## To do
Only the lines from the top of the records below through the line containing "antes y durante tu viaje." should be printed, exactly and without pictures.

## Supplied records
===============
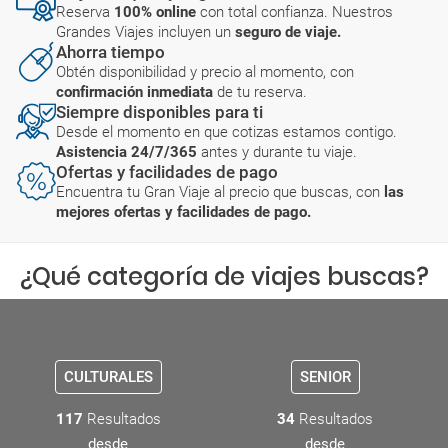
Reserva
100% online
con total confianza. Nuestros
Grandes Viajes incluyen un
seguro de viaje.
Ahorra tiempo
Obtén disponibilidad y precio al momento, con
confirmación inmediata
de tu reserva.
Siempre disponibles para ti
Desde el momento en que cotizas estamos contigo.
Asistencia 24/7/365
antes y durante tu viaje.
Ofertas y facilidades de pago
Encuentra tu Gran Viaje al precio que buscas, con
las
mejores ofertas y facilidades de pago.
¿Qué categoría de viajes buscas?
CULTURALES
SENIOR
117
Resultados
34
Resultados
desde
desde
===============
## Answer space
Reserva
100% online
con total confianza. Nuestros
Grandes Viajes incluyen un
seguro de viaje.
Ahorra tiempo
Obtén disponibilidad y precio al momento, con
confirmación inmediata
de tu reserva.
Siempre disponibles para ti
Desde el momento en que cotizas estamos contigo.
Asistencia 24/7/365
antes y durante tu viaje.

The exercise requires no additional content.